Paul Krugman invente le keynésianisme ascensionnel "no limit"

Personne n'a très bien compris ce qui a valu à Paul Krugman son prix Nobel ou ce qui en tient lieu, faute d'une œuvre théorique particulièrement remarquable.

Les mauvaises langues disent que sa longue critique de George Bush dans le NYT est la seule justification de cette distinction qui parait d'autant plus étrange que, malgré son flot de critiques acerbes,  P. Krugman est de ces experts médiatiques qui n'ont pas vu venir la crise et qui ont le plus grand mal à en faire l'analyse.

Le résultat est une course de rattrapage qui conduit à la surenchère dans le keynésianisme débridé,  désormais vis à vis de l'Administration Obama elle-même (horresco referens !). 

Voici donc que notre auteur compare la situation de 2010 à celle de 1938  et propose pour en sortir qu'on ne refasse pas les erreurs du passé et qu'on n'hésite pas à s'endetter aux hauteurs astronomiques qui permirent de financer la guerre de 40. En temps de paix !

Alors que la situation de l'endettement des Etats-Unis, dont plus personne ne sait dire s'il se situe au dessus de 400% ou de 600% du PIB, est littéralement du jamais vu en temps de paix, il faudrait encore surenchérir.  Finançons par la planche à billets la paix comme nous avons financé la guerre et tout ira mieux. "La crise peut être vaincue", dit notre auteur. Au prix d'un aventurisme qu'il faudrait admirer.

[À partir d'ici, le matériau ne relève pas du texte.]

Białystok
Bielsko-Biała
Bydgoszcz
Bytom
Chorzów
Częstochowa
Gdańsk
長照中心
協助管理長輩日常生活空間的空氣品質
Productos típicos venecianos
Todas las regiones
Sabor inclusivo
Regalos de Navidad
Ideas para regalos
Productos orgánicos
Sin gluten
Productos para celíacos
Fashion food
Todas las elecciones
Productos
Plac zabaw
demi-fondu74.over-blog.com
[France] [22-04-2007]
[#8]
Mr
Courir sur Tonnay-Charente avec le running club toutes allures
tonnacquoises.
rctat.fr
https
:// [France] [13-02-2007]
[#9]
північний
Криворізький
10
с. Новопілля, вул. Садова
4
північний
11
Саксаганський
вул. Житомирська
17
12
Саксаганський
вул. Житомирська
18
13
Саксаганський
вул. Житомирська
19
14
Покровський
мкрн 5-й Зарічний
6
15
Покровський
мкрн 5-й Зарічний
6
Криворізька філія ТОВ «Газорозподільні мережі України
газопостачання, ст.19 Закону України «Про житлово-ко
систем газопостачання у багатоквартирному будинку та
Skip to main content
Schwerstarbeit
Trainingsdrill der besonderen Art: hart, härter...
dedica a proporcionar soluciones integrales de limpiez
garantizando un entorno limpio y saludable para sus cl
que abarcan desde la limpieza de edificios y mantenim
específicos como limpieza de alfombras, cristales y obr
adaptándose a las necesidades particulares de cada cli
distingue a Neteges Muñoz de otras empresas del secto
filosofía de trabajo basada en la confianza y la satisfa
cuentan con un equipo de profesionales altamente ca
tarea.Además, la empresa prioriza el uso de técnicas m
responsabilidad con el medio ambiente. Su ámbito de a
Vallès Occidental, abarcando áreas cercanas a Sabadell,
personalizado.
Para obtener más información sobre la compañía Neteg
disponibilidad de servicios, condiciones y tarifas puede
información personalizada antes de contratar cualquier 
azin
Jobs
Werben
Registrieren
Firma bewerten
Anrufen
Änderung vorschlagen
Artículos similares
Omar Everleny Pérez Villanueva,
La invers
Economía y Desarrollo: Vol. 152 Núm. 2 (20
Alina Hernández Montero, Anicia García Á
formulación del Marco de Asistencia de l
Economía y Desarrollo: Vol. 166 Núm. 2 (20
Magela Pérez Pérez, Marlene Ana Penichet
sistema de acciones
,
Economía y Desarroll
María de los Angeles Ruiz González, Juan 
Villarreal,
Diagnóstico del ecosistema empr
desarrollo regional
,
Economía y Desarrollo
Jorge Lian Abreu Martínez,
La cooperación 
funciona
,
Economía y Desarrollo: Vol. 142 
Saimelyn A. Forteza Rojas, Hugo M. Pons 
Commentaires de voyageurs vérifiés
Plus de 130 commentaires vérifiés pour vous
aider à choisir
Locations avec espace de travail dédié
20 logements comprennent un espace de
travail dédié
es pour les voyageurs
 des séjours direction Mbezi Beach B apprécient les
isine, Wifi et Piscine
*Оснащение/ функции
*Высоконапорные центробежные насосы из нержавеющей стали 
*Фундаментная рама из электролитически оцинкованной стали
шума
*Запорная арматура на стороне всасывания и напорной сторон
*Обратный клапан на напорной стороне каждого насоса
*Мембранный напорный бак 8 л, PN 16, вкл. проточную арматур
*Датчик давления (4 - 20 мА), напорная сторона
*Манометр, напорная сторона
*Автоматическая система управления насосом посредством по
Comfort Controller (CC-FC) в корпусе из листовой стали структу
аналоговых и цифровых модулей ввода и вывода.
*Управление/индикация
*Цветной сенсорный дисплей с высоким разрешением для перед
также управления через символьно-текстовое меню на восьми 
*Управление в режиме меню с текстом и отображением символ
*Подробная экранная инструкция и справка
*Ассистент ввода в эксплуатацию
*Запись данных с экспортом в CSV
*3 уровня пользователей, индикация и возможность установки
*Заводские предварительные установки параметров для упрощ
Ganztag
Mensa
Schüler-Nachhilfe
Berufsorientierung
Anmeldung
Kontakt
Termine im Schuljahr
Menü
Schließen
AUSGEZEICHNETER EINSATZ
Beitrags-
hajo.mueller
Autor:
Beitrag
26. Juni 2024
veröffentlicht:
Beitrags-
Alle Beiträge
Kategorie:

Paul Krugman ne comprend pas ce qui est arrivé au monde en général et aux Etats-Unis en particulier. Il raisonne comme si l'économie avait été soumise à un choc externe si violent (dont on se garde bien de proposer un scénario)  qu'il devait conduire à la dépression et qu'il suffit d'éviter les grandes erreurs de 29 pour conjurer le malheur. 

La Doxa depuis les années 60 est que la crise de 29 en elle même, n'était pas dramatique et qu'il eut suffi de prendre les bonnes décisions pour éviter les tourments de la dépression. Milton Friedman avait pointé les erreurs de la FED qui avait contracté l'offre de monnaie, accélérant le "credit crunch" : depuis Greenspan on lâche les vannes monétaires à tout va à chaque ralentissement. Keynes avait souligné que la trappe monétaire rendait cette politique de toute façon inefficace : l'investissement public devait venir en support de la "demande globale".  

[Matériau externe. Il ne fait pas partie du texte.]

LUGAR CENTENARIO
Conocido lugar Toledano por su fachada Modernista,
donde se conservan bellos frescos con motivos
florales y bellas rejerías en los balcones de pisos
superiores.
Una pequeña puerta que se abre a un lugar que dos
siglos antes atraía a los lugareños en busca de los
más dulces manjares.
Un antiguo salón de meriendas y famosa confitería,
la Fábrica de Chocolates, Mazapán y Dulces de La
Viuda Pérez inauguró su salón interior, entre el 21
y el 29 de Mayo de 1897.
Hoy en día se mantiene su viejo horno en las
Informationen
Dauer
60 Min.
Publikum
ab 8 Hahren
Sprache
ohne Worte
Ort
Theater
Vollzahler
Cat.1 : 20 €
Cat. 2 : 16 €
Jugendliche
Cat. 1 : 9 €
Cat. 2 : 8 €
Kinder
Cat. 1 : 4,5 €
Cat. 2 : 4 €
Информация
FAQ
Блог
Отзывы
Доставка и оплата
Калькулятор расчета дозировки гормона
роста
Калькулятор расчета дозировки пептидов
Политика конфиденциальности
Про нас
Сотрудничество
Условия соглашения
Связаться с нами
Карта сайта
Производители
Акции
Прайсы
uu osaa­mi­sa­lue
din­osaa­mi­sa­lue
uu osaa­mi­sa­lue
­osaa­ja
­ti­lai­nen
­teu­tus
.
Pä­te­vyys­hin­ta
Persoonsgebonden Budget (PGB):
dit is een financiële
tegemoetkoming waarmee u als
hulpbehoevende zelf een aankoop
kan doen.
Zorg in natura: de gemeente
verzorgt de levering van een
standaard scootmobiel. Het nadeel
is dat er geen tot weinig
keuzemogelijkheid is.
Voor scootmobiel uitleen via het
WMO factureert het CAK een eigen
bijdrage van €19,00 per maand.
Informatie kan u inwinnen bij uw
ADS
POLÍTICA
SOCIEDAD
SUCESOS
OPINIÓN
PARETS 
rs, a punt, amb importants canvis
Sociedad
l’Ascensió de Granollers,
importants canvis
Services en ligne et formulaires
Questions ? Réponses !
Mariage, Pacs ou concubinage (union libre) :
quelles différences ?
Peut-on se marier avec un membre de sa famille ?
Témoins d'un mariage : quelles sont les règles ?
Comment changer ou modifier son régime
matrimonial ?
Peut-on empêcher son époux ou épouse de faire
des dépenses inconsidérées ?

On a donc laissé filer les déficits publics et conçu des "plans de relance".

Divers économistes ont souligné les erreurs du New Deal mais aussi que la récession de 1938 avaient été partiellement provoquée par l'arrêt du soutien de la conjoncture. On entend donc des voix soutenant que les plans de relance seront nécessaires tant que la récession ne sera pas vaincue.

Mais personne n'avait proposé d'entrer en temps de paix  dans une économie de guerre avec ses endettements pharamineux.  

Le gros défaut de bien des économistes universitaires est de toujours lire l'actualité avec l'œil dans le rétroviseur (c'est très rassurant). Bien sûr il faut retenir les leçons de l'histoire.

Mais il faut aussi regarder les réalités du moment.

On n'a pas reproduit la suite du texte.